__WORK REQUEST__. Output the entries verbatim, including every line.

__PROVIDED RECORDS__.
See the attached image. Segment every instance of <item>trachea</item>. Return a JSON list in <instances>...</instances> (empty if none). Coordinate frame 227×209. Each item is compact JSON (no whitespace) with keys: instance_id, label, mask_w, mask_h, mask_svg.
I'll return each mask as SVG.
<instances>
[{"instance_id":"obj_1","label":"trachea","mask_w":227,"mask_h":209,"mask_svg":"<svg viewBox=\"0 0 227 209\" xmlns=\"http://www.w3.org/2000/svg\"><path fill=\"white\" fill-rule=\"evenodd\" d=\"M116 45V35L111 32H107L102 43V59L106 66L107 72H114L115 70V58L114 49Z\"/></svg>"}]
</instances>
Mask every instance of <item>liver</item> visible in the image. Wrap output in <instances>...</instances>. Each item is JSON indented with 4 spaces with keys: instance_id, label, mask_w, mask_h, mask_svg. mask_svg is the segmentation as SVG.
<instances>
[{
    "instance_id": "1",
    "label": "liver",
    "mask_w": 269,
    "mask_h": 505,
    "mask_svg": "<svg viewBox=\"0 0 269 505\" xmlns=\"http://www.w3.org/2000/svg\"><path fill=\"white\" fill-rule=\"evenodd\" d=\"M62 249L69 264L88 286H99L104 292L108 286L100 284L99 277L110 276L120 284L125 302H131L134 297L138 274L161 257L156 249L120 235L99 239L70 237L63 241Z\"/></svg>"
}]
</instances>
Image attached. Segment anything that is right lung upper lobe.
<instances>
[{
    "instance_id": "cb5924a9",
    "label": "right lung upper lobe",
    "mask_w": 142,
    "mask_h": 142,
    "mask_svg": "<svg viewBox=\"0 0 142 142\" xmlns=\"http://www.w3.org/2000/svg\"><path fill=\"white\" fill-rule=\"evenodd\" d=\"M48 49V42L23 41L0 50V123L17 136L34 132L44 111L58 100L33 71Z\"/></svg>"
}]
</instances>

__OUTPUT BELOW__.
See the attached image. Segment every instance of <item>trachea</item>. Return a JSON list in <instances>...</instances> (empty if none). Coordinate frame 227×209. Each item is compact JSON (no whitespace) with keys: instance_id, label, mask_w, mask_h, mask_svg.
I'll return each mask as SVG.
<instances>
[{"instance_id":"obj_1","label":"trachea","mask_w":227,"mask_h":209,"mask_svg":"<svg viewBox=\"0 0 227 209\" xmlns=\"http://www.w3.org/2000/svg\"><path fill=\"white\" fill-rule=\"evenodd\" d=\"M116 45V35L111 32H107L102 43V59L106 66L107 72H114L115 70V58L114 49Z\"/></svg>"}]
</instances>
Mask every instance of <item>liver</item> visible in the image. Wrap output in <instances>...</instances>. Each item is JSON indented with 4 spaces with keys: instance_id, label, mask_w, mask_h, mask_svg. mask_svg is the segmentation as SVG.
<instances>
[{
    "instance_id": "1",
    "label": "liver",
    "mask_w": 269,
    "mask_h": 505,
    "mask_svg": "<svg viewBox=\"0 0 269 505\" xmlns=\"http://www.w3.org/2000/svg\"><path fill=\"white\" fill-rule=\"evenodd\" d=\"M62 249L69 264L88 286H99L104 292L108 286L100 284L99 277L110 276L120 284L125 302H131L134 297L138 274L161 257L156 249L120 235L99 239L70 237L63 241Z\"/></svg>"
}]
</instances>
Image attached. Segment anything that is right lung upper lobe.
<instances>
[{
    "instance_id": "cb5924a9",
    "label": "right lung upper lobe",
    "mask_w": 142,
    "mask_h": 142,
    "mask_svg": "<svg viewBox=\"0 0 142 142\" xmlns=\"http://www.w3.org/2000/svg\"><path fill=\"white\" fill-rule=\"evenodd\" d=\"M48 49V42L23 41L0 50V123L17 136L34 132L44 111L58 100L33 71Z\"/></svg>"
}]
</instances>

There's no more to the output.